Wie unterscheidet sich ein Folgebescheid rechtlich von einem Änderungsbescheid?

Ein Folgebescheid unterscheidet sich im rechtlichen Kontext von einem Änderungsbescheid dadurch, dass er nicht den ursprünglichen Verwaltungsakt als solchen ändert, sondern einen neuen Regelungsbereich für die Zukunft schafft, der aufgrund desselben oder eines sich fortsetzenden Lebenssachverhalts erlassen wird. Der Änderungsbescheid hingegen modifiziert oder ergänzt Inhalte des bereits existierenden (Ausgangs-)Bescheids rückwirkend oder für die Zukunft. Der Folgebescheid knüpft zwar an den früheren Verwaltungsakt an, ersetzt diesen aber nicht, vielmehr wird ein neues Verwaltungsverfahren eröffnet. Juristisch ist die Abgrenzung relevant für die Anwendbarkeit spezifischer Vorschriften über die Rücknahme oder den Widerruf von Verwaltungsakten (§§ 48, 49 VwVfG) und für die Frage, ob beispielsweise eine erneute Anhörung erfolgen muss.

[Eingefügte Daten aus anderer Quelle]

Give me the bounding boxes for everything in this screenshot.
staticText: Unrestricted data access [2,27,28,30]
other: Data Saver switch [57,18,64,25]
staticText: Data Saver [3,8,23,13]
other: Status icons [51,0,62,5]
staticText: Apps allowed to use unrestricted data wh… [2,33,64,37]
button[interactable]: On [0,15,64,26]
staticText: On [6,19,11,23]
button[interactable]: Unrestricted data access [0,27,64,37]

Welche Rechtsbehelfe stehen gegen einen Folgebescheid zur Verfügung?

Grundsätzlich steht gegen einen Folgebescheid der Rechtsweg zu den Verwaltungsgerichten offen. Der Adressat kann Widerspruch gegen den Folgebescheid einlegen, soweit das jeweilige Fachrecht dies vorsieht (§ 68 ff. VwGO). Nach erfolglosem Widerspruch kann eine Anfechtungs- beziehungsweise Verpflichtungsklage gemäß §§ 42 ff. VwGO erhoben werden. Besondere Fristen zur Einlegung des Widerspruchs und zur Erhebung der Klage (meist ein Monat nach Bekanntgabe des Bescheids, § 70, § 74 VwGO) sind zu beachten. Die aufschiebende Wirkung des Widerspruchs oder der Klage kann eingeschränkt sein, wenn Gesetz oder Behörde dies anordnen. Im Einzelfall können auch besondere Rechtsschutzmöglichkeiten, wie ein Antrag auf einstweiligen Rechtsschutz (§ 80 Abs. 5 VwGO), in Betracht kommen.

Unterliegt ein Folgebescheid denselben Formerfordernissen wie der Ursprungsbescheid?

Ja, ein Folgebescheid unterliegt grundsätzlich denselben Formerfordernissen wie ein Erstbescheid. Insbesondere müssen die Anforderungen an die Schriftform bei schriftlichen Verwaltungsakten und das Bestimmtheitsgebot (§ 37 VwVfG) eingehalten werden. Zudem sind die Begründungspflicht (§ 39 VwVfG) und das Gebot der ordnungsgemäßen Zustellung bei konstitutiven Regelungen zu beachten. Die Behörde muss außerdem die Beteiligten anhören, sofern nicht ausnahmsweise eine Anhörungsentbehrung einschlägig ist (§ 28 Abs. 2 VwVfG). Fehler in der Form oder im Verfahren können zur Rechtswidrigkeit und eventual zur Aufhebbarkeit des Folgebescheids führen.

Kann ein Folgebescheid rückwirkend erlassen werden?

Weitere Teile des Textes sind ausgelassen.